E’ una strada senza uscita?

Assolutamente no! Sono consapevole che oggi la vita dell’avvocato non sia facile, ma così come siamo stati in grado di rovinare il mondo forense, così potremo sicuramente riportare la nostra professione ai livelli che si merita. In primo luogo è necessario svolgere la professione con passione ed amore ed in secondo luogo cercare con il nostro comportamento di ripristinare quella serietà e dignità che sono state da sempre un punto di forza dell’avvocato. 

Evidenzio che il Consiglio Nazionale Forense con sentenza n.244/2017 ha stabilito che l’avvocato non può accettare compensi troppo esigui. Nella parte motiva della sentenza si legge che un compenso onnicomprensivo irrisorio modificherebbe la peculiare funzione della professione forense in quanto si tradurrebbe in un comportamento lesivo del decoro e della dignità che devono caratterizzare le attività dell’avvocato. Inoltre, non accettare compensi irrisori rispetterebbe il principio della diretta e leale concorrenza.
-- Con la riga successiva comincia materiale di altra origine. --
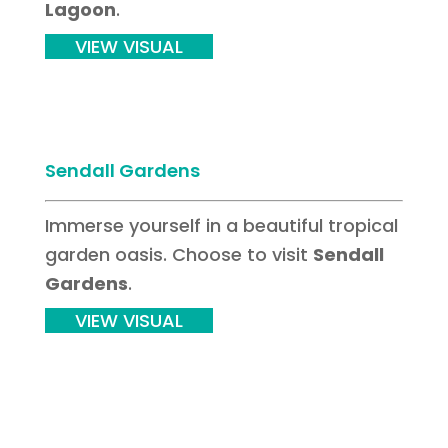
Lagoon
.
VIEW VISUAL
Sendall Gardens
Immerse yourself in a beautiful tropical
garden oasis. Choose to visit
Sendall
Gardens
.
VIEW VISUAL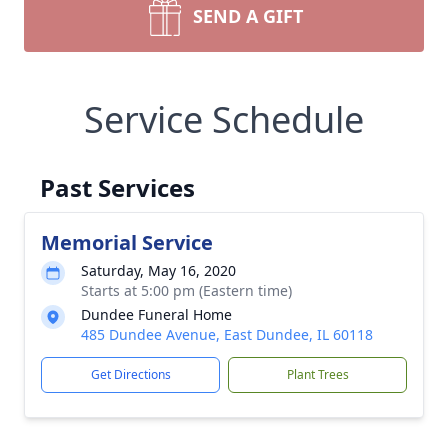
SEND A GIFT
Service Schedule
Past Services
Memorial Service
Saturday, May 16, 2020
Starts at 5:00 pm (Eastern time)
Dundee Funeral Home
485 Dundee Avenue, East Dundee, IL 60118
Get Directions
Plant Trees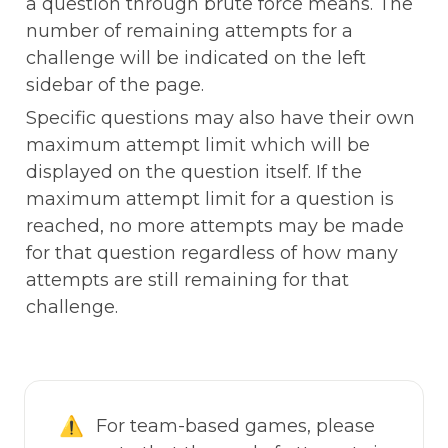
a question through brute force means. The 
number of remaining attempts for a 
challenge will be indicated on the left 
sidebar of the page. 
Specific questions may also have their own 
maximum attempt limit which will be 
displayed on the question itself. If the 
maximum attempt limit for a question is 
reached, no more attempts may be made 
for that question regardless of how many 
attempts are still remaining for that 
challenge. 
⚠️
For team-based games, please 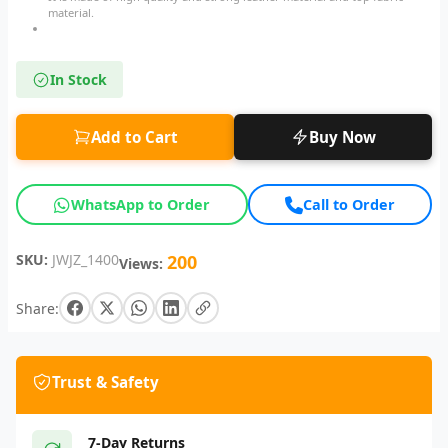
material.
In Stock
Add to Cart
Buy Now
WhatsApp to Order
Call to Order
SKU:
JWJZ_1400
200
Views:
Share:
Trust & Safety
7-Day Returns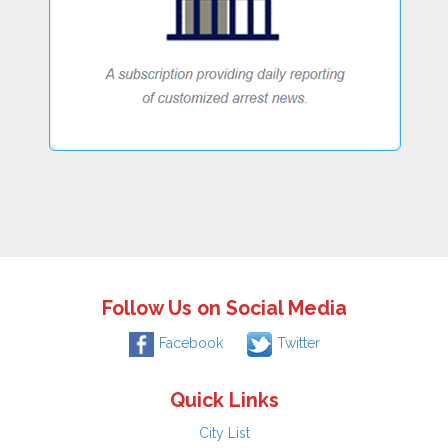
Follow Us on Social Media
Facebook
Twitter
Quick Links
City List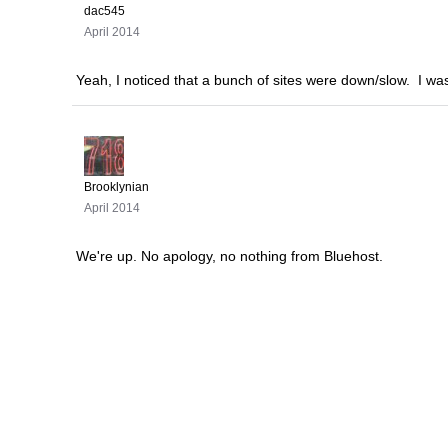
dac545
April 2014
Yeah, I noticed that a bunch of sites were down/slow. I was
Brooklynian
April 2014
We're up. No apology, no nothing from Bluehost.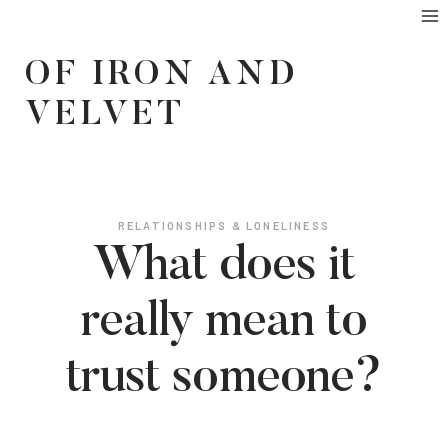
Skip
to
OF IRON AND
content
VELVET
RELATIONSHIPS & LONELINESS
What does it
really mean to
trust someone?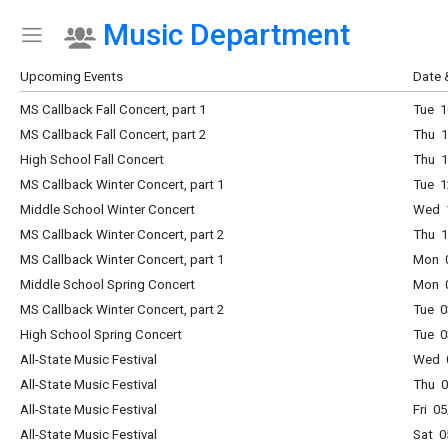
Music Department
Show Menu
Click this to show the menu.
Upcoming Events
Date 
MS Callback Fall Concert, part 1
Tue 1
MS Callback Fall Concert, part 2
Thu 1
High School Fall Concert
Thu 1
MS Callback Winter Concert, part 1
Tue 1
Middle School Winter Concert
Wed 1
MS Callback Winter Concert, part 2
Thu 1
MS Callback Winter Concert, part 1
Mon 0
Middle School Spring Concert
Mon 0
MS Callback Winter Concert, part 2
Tue 0
High School Spring Concert
Tue 0
All-State Music Festival
Wed 0
All-State Music Festival
Thu 0
All-State Music Festival
Fri 0
All-State Music Festival
Sat 0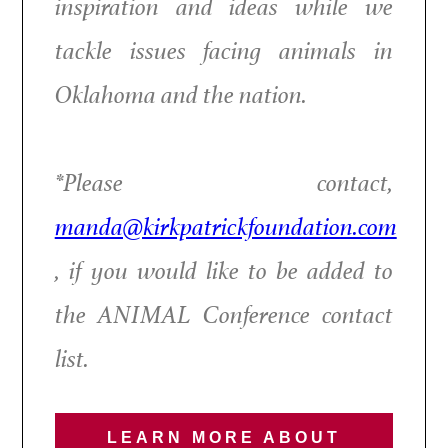
inspiration and ideas while we
tackle issues facing animals in
Oklahoma and the nation.
*Please contact,
manda@kirkpatrickfoundation.com
, if you would like to be added to
the ANIMAL Conference contact
list.
LEARN MORE ABOUT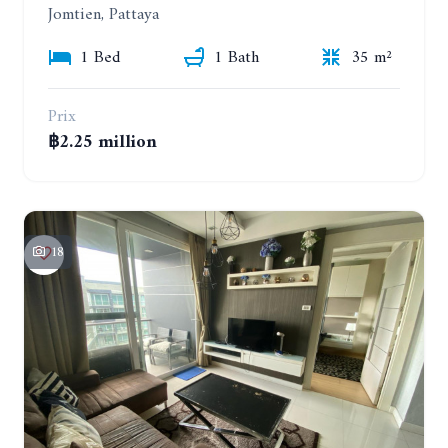
Jomtien, Pattaya
1 Bed
1 Bath
35 m²
Prix
฿2.25 million
18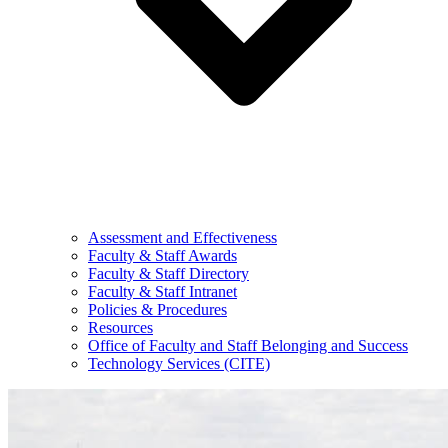
Assessment and Effectiveness
Faculty & Staff Awards
Faculty & Staff Directory
Faculty & Staff Intranet
Policies & Procedures
Resources
Office of Faculty and Staff Belonging and Success
Technology Services (CITE)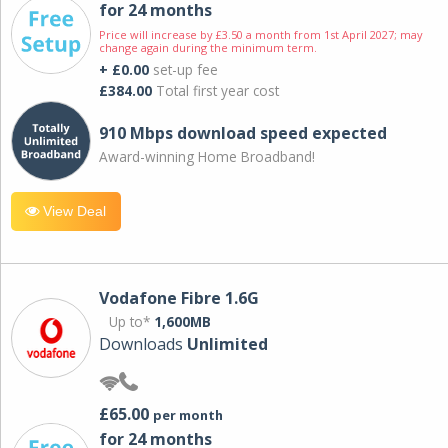
for 24 months
Price will increase by £3.50 a month from 1st April 2027; may
change again during the minimum term.
+ £0.00
set-up fee
£384.00
Total first year cost
910 Mbps download speed expected
Award-winning Home Broadband!
View Deal
Vodafone Fibre 1.6G
Up to*
1,600MB
Downloads
Unlimited
£65.00
per month
for 24 months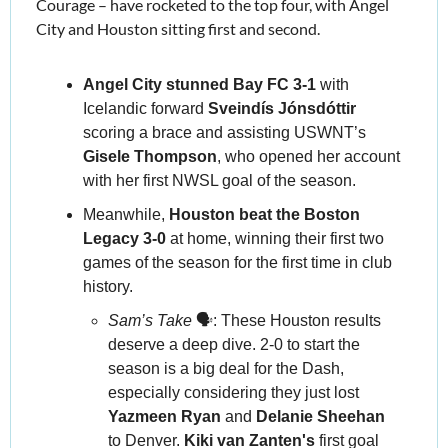
Courage – have rocketed to the top four, with Angel 
City and Houston sitting first and second.
Angel City stunned Bay FC 3-1
 with 
Icelandic forward 
Sveindís Jónsdóttir 
scoring a brace and assisting USWNT’s 
Gisele Thompson
, who opened her account 
with her first NWSL goal of the season.
Meanwhile, 
Houston beat the Boston 
Legacy 3-0 
at home, winning their first two 
games of the season for the first time in club 
history.
Sam’s Take
 🗣️: These Houston results 
deserve a deep dive. 2-0 to start the 
season is a big deal for the Dash, 
especially considering they just lost 
Yazmeen Ryan 
and 
Delanie Sheehan
to Denver. 
Kiki van Zanten's
 first goal 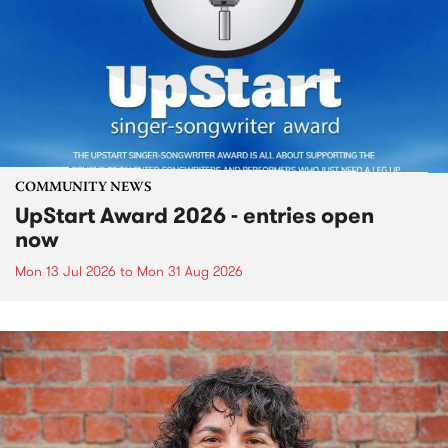
COMMUNITY NEWS
UpStart Award 2026 - entries open
now
Mon 13 Jul 2026
to
Mon 31 Aug 2026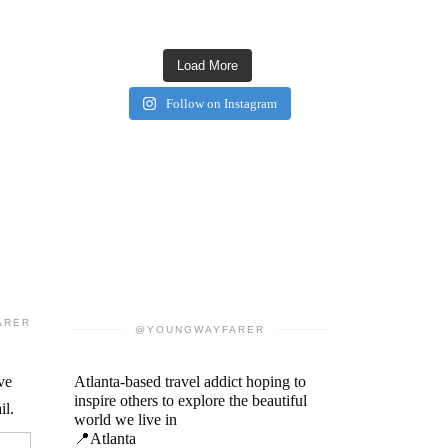
Load More
Follow on Instagram
ARER
@YOUNGWAYFARER
ve
Atlanta-based travel addict hoping to
inspire others to explore the beautiful
il.
world we live in
📍Atlanta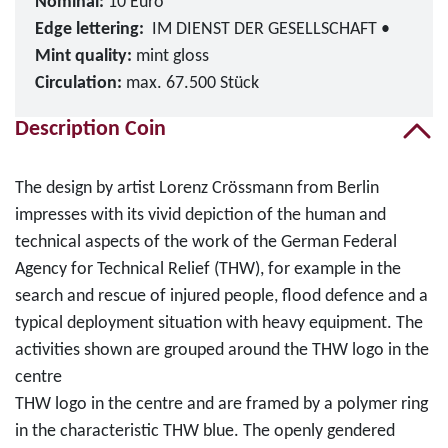
Nominal:
10 Euro
Edge lettering:
IM DIENST DER GESELLSCHAFT •
Mint quality:
mint gloss
Circulation:
max. 67.500 Stück
Description Coin
The design by artist Lorenz Crössmann from Berlin
impresses with its vivid depiction of the human and
technical aspects of the work of the German Federal
Agency for Technical Relief (THW), for example in the
search and rescue of injured people, flood defence and a
typical deployment situation with heavy equipment. The
activities shown are grouped around the THW logo in the
centre
THW logo in the centre and are framed by a polymer ring
in the characteristic THW blue. The openly gendered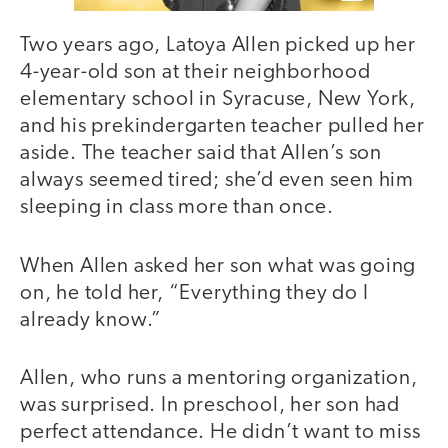
Two years ago, Latoya Allen picked up her
4-year-old son at their neighborhood
elementary school in Syracuse, New York,
and his prekindergarten teacher pulled her
aside. The teacher said that Allen’s son
always seemed tired; she’d even seen him
sleeping in class more than once.
When Allen asked her son what was going
on, he told her, “Everything they do I
already know.”
Allen, who runs a mentoring organization,
was surprised. In preschool, her son had
perfect attendance. He didn’t want to miss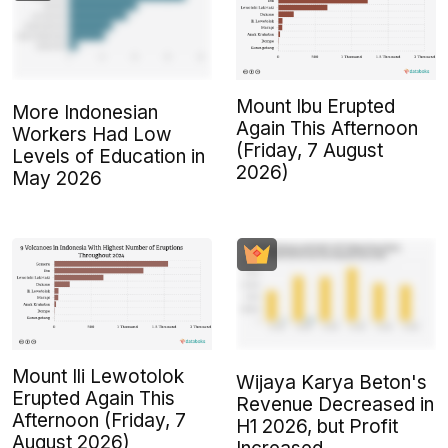
Mount Ibu Erupted
More Indonesian
Again This Afternoon
Workers Had Low
(Friday, 7 August
Levels of Education in
2026)
May 2026
Mount Ili Lewotolok
Wijaya Karya Beton's
Erupted Again This
Revenue Decreased in
Afternoon (Friday, 7
H1 2026, but Profit
August 2026)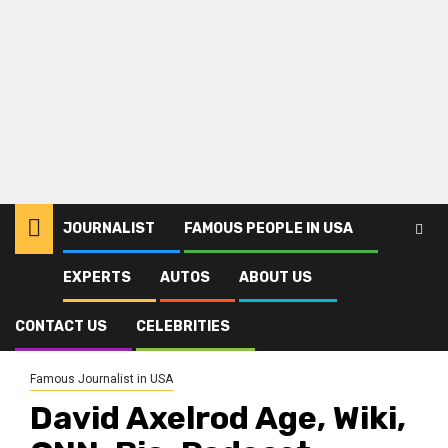
JOURNALIST
FAMOUS PEOPLE IN USA
EXPERTS
AUTOS
ABOUT US
Home
Journalist
Famous Journalist in USA
David Axelrod Age, Wiki, CNN, Bio, Podcast, Salary, Obama, Spouse,
Kids, Family, Career
CONTACT US
CELEBRITIES
Famous Journalist in USA
David Axelrod Age, Wiki,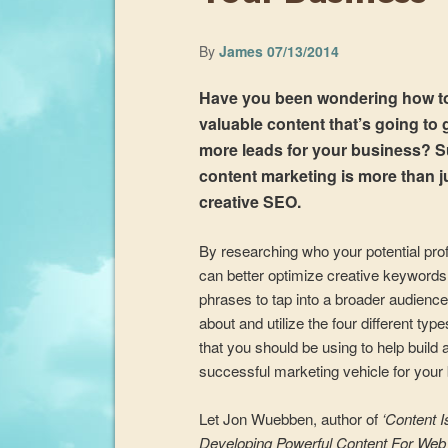
By
James
07/13/2014
Have you been wondering how to
valuable content that’s going to
more leads for your business? 
content marketing is more than j
creative SEO.
By researching who your potential prof
can better optimize creative keyword
phrases to tap into a broader audience
about and utilize the four different typ
that you should be using to help build 
successful marketing vehicle for your
Let Jon Wuebben, author of
‘Content I
Developing Powerful Content For Web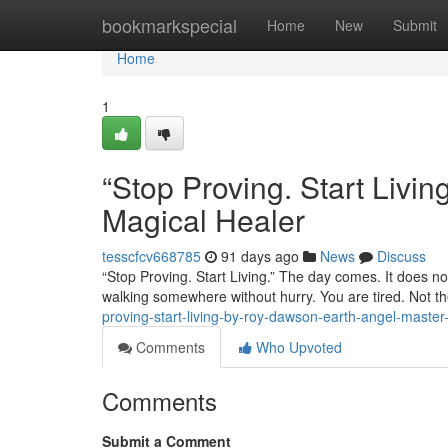
Home
bookmarkspecial
Home
New
Submit
Home
1
“Stop Proving. Start Liv
Magical Healer
tesscfcv668785
91 days ago
News
Discuss
“Stop Proving. Start Living.” The day comes. It does not
walking somewhere without hurry. You are tired. Not th
proving-start-living-by-roy-dawson-earth-angel-master
Comments
Who Upvoted
Comments
Submit a Comment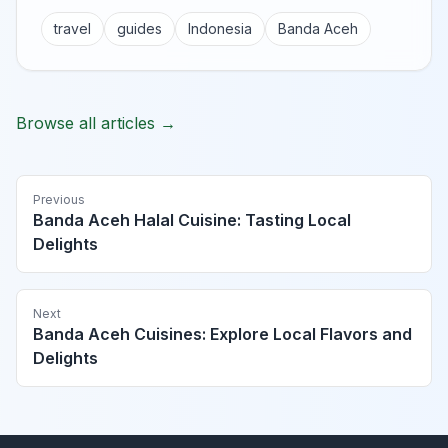
travel
guides
Indonesia
Banda Aceh
Browse all articles →
Previous
Banda Aceh Halal Cuisine: Tasting Local
Delights
Next
Banda Aceh Cuisines: Explore Local Flavors and
Delights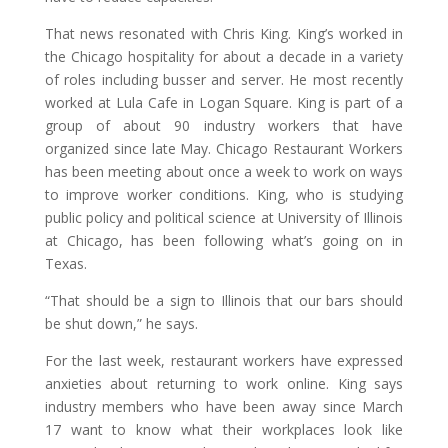
That news resonated with Chris King. King’s worked in
the Chicago hospitality for about a decade in a variety
of roles including busser and server. He most recently
worked at Lula Cafe in Logan Square. King is part of a
group of about 90 industry workers that have
organized since late May. Chicago Restaurant Workers
has been meeting about once a week to work on ways
to improve worker conditions. King, who is studying
public policy and political science at University of Illinois
at Chicago, has been following what’s going on in
Texas.
“That should be a sign to Illinois that our bars should
be shut down,” he says.
For the last week, restaurant workers have expressed
anxieties about returning to work online. King says
industry members who have been away since March
17 want to know what their workplaces look like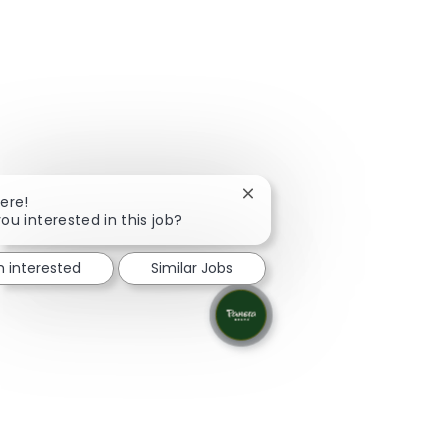
Close chatbot notification
here!
ou interested in this job?
m interested
Similar Jobs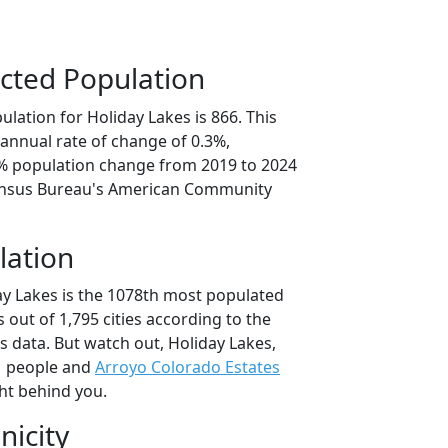
cted Population
lation for Holiday Lakes is 866. This
annual rate of change of 0.3%,
3% population change from 2019 to 2024
ensus Bureau's American Community
lation
ay Lakes is the 1078th most populated
as out of 1,795 cities according to the
 data. But watch out, Holiday Lakes,
1 people and
Arroyo Colorado Estates
ht behind you.
nicity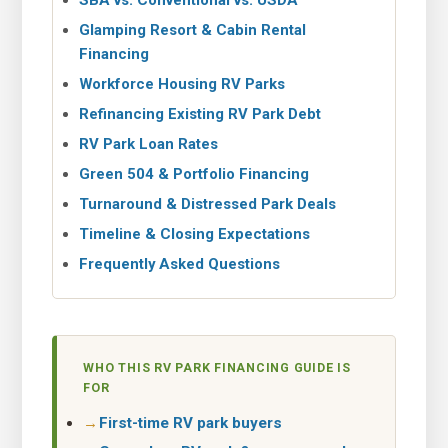
SBA vs. Conventional vs. USDA
Glamping Resort & Cabin Rental
Financing
Workforce Housing RV Parks
Refinancing Existing RV Park Debt
RV Park Loan Rates
Green 504 & Portfolio Financing
Turnaround & Distressed Park Deals
Timeline & Closing Expectations
Frequently Asked Questions
WHO THIS RV PARK FINANCING GUIDE IS
FOR
First-time RV park buyers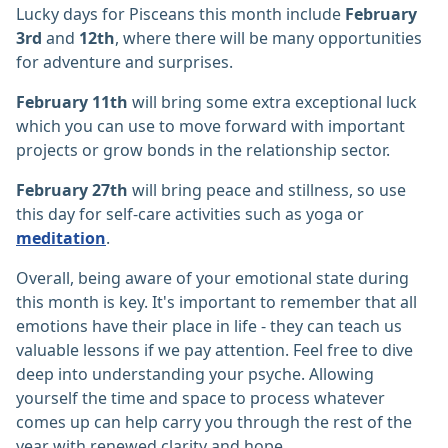
Lucky days for Pisceans this month include
February
3rd
and
12th
, where there will be many opportunities
for adventure and surprises.
February 11th
will bring some extra exceptional luck
which you can use to move forward with important
projects or grow bonds in the relationship sector.
February 27th
will bring peace and stillness, so use
this day for self-care activities such as yoga or
meditation
.
Overall, being aware of your emotional state during
this month is key. It's important to remember that all
emotions have their place in life - they can teach us
valuable lessons if we pay attention. Feel free to dive
deep into understanding your psyche. Allowing
yourself the time and space to process whatever
comes up can help carry you through the rest of the
year with renewed clarity and hope.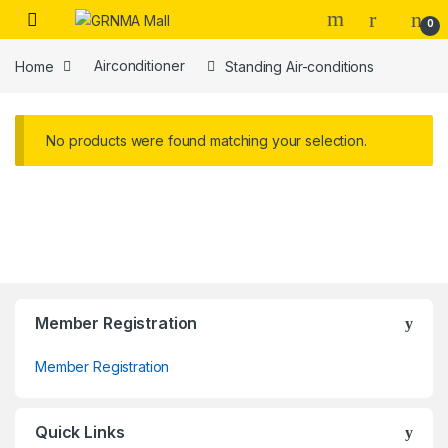
Skip to navigation
Skip to content
0
Home
Airconditioner
Standing Air-conditions
No products were found matching your selection.
Member Registration
Member Registration
Quick Links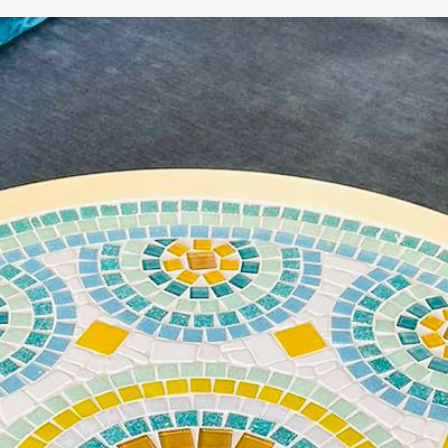
WE'RE TAKING A BREAK!
From
July 24 at 12:00 PM
until
August 7,
we will be
enjoying a well-deserved vacation.
Our webshop remains open as usual, so you can
safely place your order during this period.
Starting
August 8,
we will be back to work with great
pleasure. All orders will then be processed and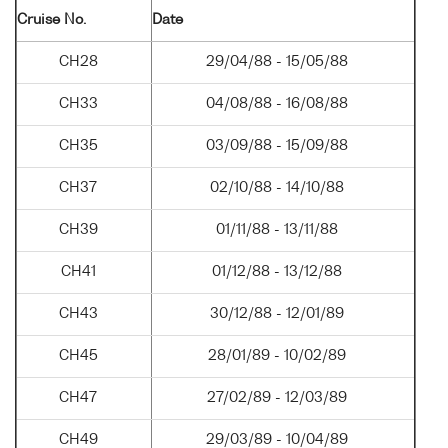
Cruise No.
Date
CH28
29/04/88 - 15/05/88
CH33
04/08/88 - 16/08/88
CH35
03/09/88 - 15/09/88
CH37
02/10/88 - 14/10/88
CH39
01/11/88 - 13/11/88
CH41
01/12/88 - 13/12/88
CH43
30/12/88 - 12/01/89
CH45
28/01/89 - 10/02/89
CH47
27/02/89 - 12/03/89
CH49
29/03/89 - 10/04/89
Dalla lettura di questa sentenza si evidenzia che un giusto compenso contribuisce a restituire il giusto decoro alla professione. Ma qual’è il giusto compenso? Il Ministero della Giustizia ha emanato nel 2014 il Decreto n. 55 (recentemente modificato dal Decreto Ministero della Giustizia 37/2018) che detta le linee guida per la determinazione dei compensi professionali, con aumenti e riduzioni a seconda dei casi specifici. Questo ovviamente non implica che non si possa per parenti o amici stretti prestare la propria assistenza anche a titolo gratuito.